> _TASK TO CARRY OUT_
Reproduce the entries in full. Exclude all images from the copy.

> _DATA SECTION_
= Beginning of Section =

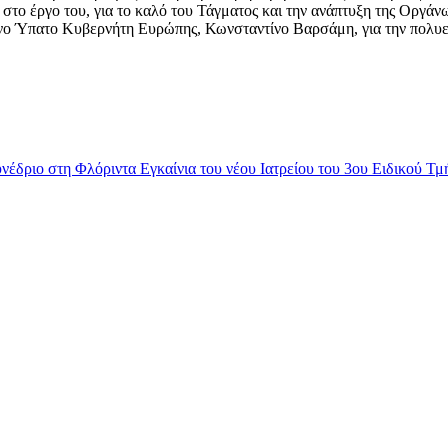
α στο έργο του, για το καλό του Τάγματος και την ανάπτυξη της Οργά
ενο Ύπατο Κυβερνήτη Ευρώπης, Κωνσταντίνο Βαρσάμη, για την πολυε
υνέδριο στη Φλόριντα
Εγκαίνια του νέου Ιατρείου του 3ου Ειδικού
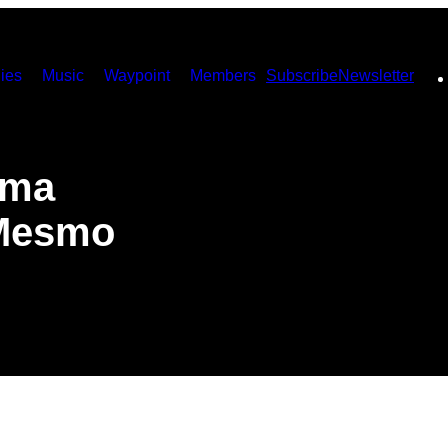
ies
Music
Waypoint
Members
Subscribe
Newsletter
Uma
(Mesmo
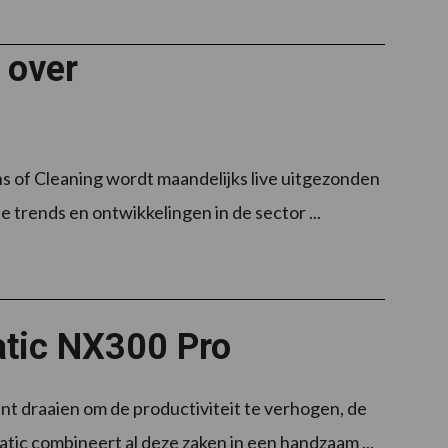
 over
s of Cleaning wordt maandelijks live uitgezonden
e trends en ontwikkelingen in de sector ...
atic NX300 Pro
t draaien om de productiviteit te verhogen, de
ic combineert al deze zaken in een handzaam ...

= End of Section =

> _ANSWER BELOW_
α στο έργο του, για το καλό του Τάγματος και την ανάπτυξη της Οργά
ενο Ύπατο Κυβερνήτη Ευρώπης, Κωνσταντίνο Βαρσάμη, για την πολυε
υνέδριο στη Φλόριντα
Εγκαίνια του νέου Ιατρείου του 3ου Ειδικού
ies
Music
Waypoint
Members
Subscribe
Newsletter
Uma
(Mesmo
 over
s of Cleaning wordt maandelijks live uitgezonden
e trends en ontwikkelingen in de sector ...
atic NX300 Pro
t draaien om de productiviteit te verhogen, de
ic combineert al deze zaken in een handzaam ...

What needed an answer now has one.